The Environmental Health Department, Lisser noted, serves as the official Radon Information Center for Sauk and Columbia counties and also handles investigations and educational visits concerning the presence of lead in homes. Radon is the second-leading cause of lung cancer behind only smoking, and the department encourages residents to purchase its radon test kits for $10.

About 1 in 15 homes test high for radon nationwide, and the rate is higher than that in Sauk County, said Lisser, a sanitarian since 2015. “There are no symptoms, there’s no smell and you can’t see it.”

The closed living conditions of Wisconsin make residents more susceptible to radon, unlike the residents of Florida, for example, who might keep their windows open year round, Dye said.

“It doesn’t matter if your home is new or old — you would be at the same risk. I had radon in my home.

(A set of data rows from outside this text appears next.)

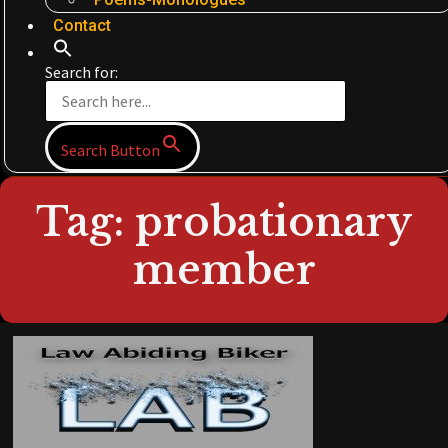
Contact
Search for:
Search Button
Tag: probationary
member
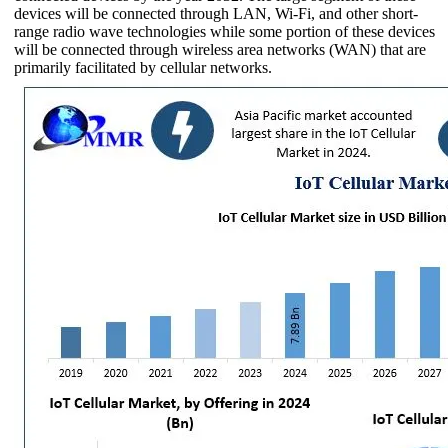
devices will be connected through LAN, Wi-Fi, and other short-
range radio wave technologies while some portion of these devices
will be connected through wireless area networks (WAN) that are
primarily facilitated by cellular networks.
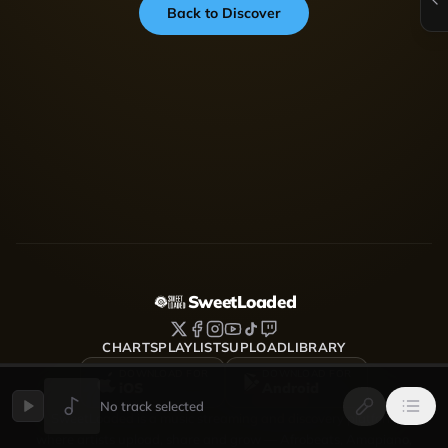
Back to Discover
SweetLoaded
CHARTS
PLAYLISTS
UPLOAD
LIBRARY
DOWNLOAD FOR
DOWNLOAD FOR
iOS
Android
No track selected
SweetLoaded is a music streaming and discovery platform
where artists upload, share and grow — Afrobeats, Amapiano,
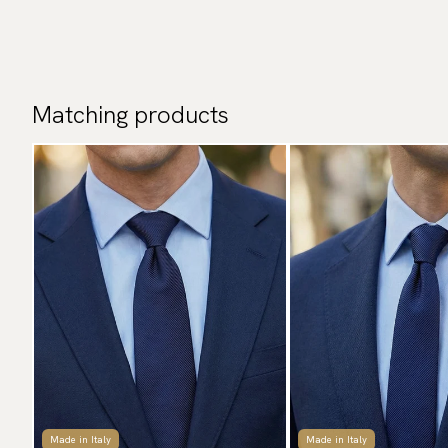
Matching products
Made in Italy
Made in Italy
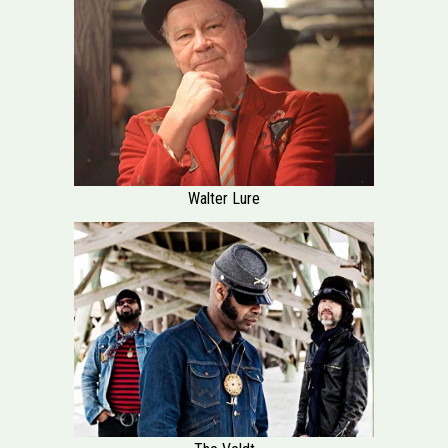
Walter Lure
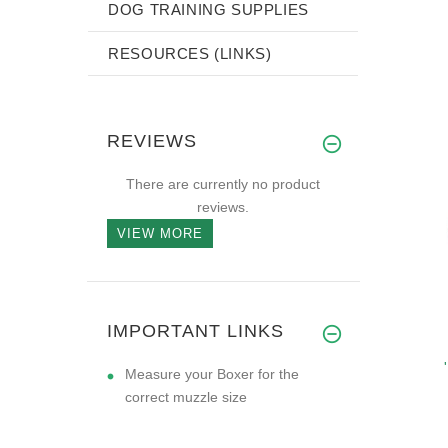
DOG TRAINING SUPPLIES
RESOURCES (LINKS)
REVIEWS
There are currently no product
reviews.
VIEW MORE
IMPORTANT LINKS
Measure your Boxer for the
correct muzzle size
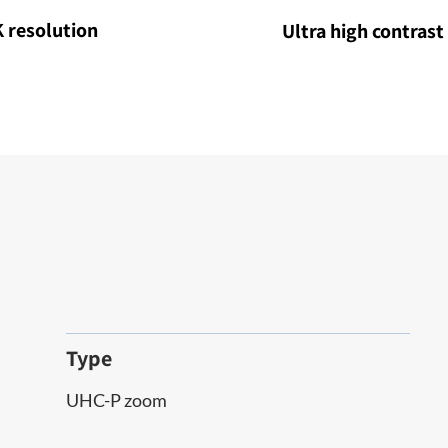
 resolution
Ultra high contrast
Type
UHC-P zoom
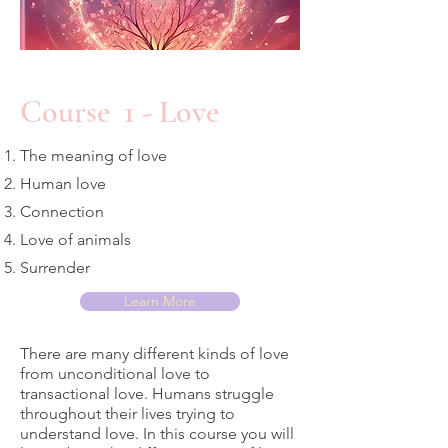
Course 1 - Love
The meaning of love
Human love
Connection
Love of animals
Surrender
Learn More
There are many different kinds of love
from unconditional love to
transactional love. Humans struggle
throughout their lives trying to
understand love. In this course you will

It’s common because it comes from the breakdown of radium in the soil — it forms a gas that leaks through the home’s structure. It’s naturally occurring and has to do with the setup of your home.”

Residents should consider the department as a community resource in air quality, safe drinking water, pest-related issues concerning the spread of disease and more, Dye said. The department is more regularly posting helpful information related to these topics and others, which can be viewed on the department’s official website under the Announcements and Frequently Asked Questions tabs.